"It was a composite. Like New York Magazine."
Thursday, August 14, 2008
Nick is pure smirking venom, and he’s actually very likeable because he owns it, but Tom Townshend is a complete facade. I love Tom because he’s curious, I resent him because…well, watch the film. Before you go, though, read this exchange, between Townshend and Audrey Rouget (sigh), while thinking of that one guy you know, and how this is what he’s constantly thinking, if saying something else.
Audrey: “I read that Lionel Trilling essay you mentioned. You really like Trilling?”Tom: “Yes.”
Audrey: “I think he’s very strange. He says that nobody could like the heroine of Mansfield Park? I like her.
Then he goes on and on about how we modern people of today with our modern attitudes, bitterly resent Mansfield Park because…its heroine is virtuous? What’s wrong with a novel having a virtuous heroine?”
Tom: “His point is that the novel’s premise…there’s something immoral in a group of young people putting on a play?

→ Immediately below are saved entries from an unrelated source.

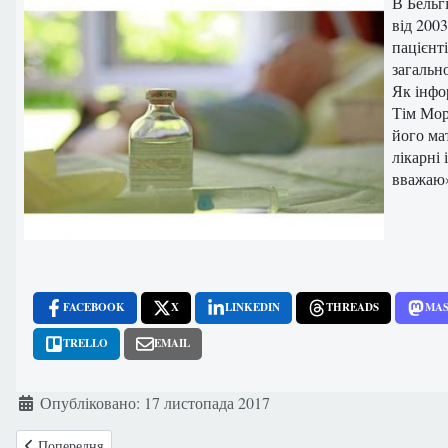
В Бельгі
від 200
пацієнт
загально
Як інфо
Тім Мор
його ма
лікарні 
вважаю
FACEBOOK
X
LINKEDIN
THREADS
MA
TRELLO
EMAIL
Деталі
Опубліковано: 17 листопада 2017
Попередня стаття: Шотландія: Дозволили жінкам аборти в домашніх
Попередня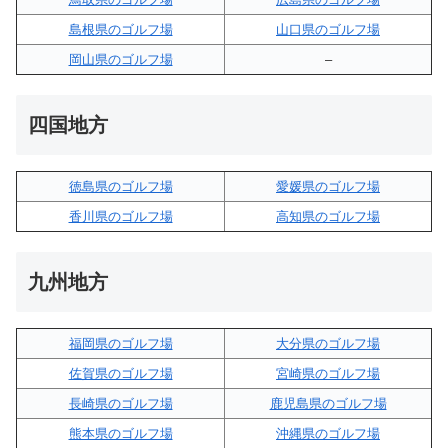
島根県のゴルフ場
山口県のゴルフ場
岡山県のゴルフ場
–
四国地方
徳島県のゴルフ場
愛媛県のゴルフ場
香川県のゴルフ場
高知県のゴルフ場
九州地方
福岡県のゴルフ場
大分県のゴルフ場
佐賀県のゴルフ場
宮崎県のゴルフ場
長崎県のゴルフ場
鹿児島県のゴルフ場
熊本県のゴルフ場
沖縄県のゴルフ場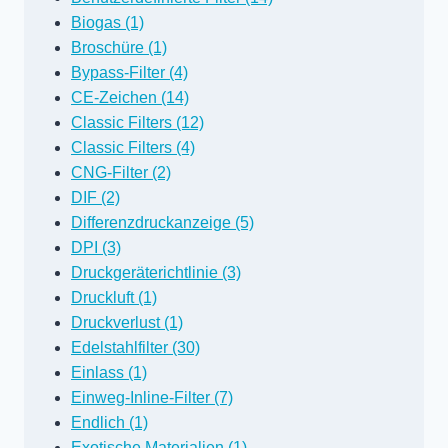
Biogas (1)
Broschüre (1)
Bypass-Filter (4)
CE-Zeichen (14)
Classic Filters (12)
Classic Filters (4)
CNG-Filter (2)
DIF (2)
Differenzdruckanzeige (5)
DPI (3)
Druckgeräterichtlinie (3)
Druckluft (1)
Druckverlust (1)
Edelstahlfilter (30)
Einlass (1)
Einweg-Inline-Filter (7)
Endlich (1)
Exotische Materialien (1)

Simply absurd.”
Audrey: “You found Fannie Price unlikeable?”
Tom: “She sounds pretty unbearable, but I haven’t read the book.”
Audrey: “What?”
Tom: “You don’t have to have read a book to have an opinion on it. I haven’t read the Bible, either.”
Audrey: “What Jane Austen novels have you read?”
Tom: “None. I don’t read novels. I prefer good literary criticism. That way you get both the novelist’s ideas as well as the critic’s thinking. With fiction, I can never forget that none of it ever happened; that it’s all just made up by the author.”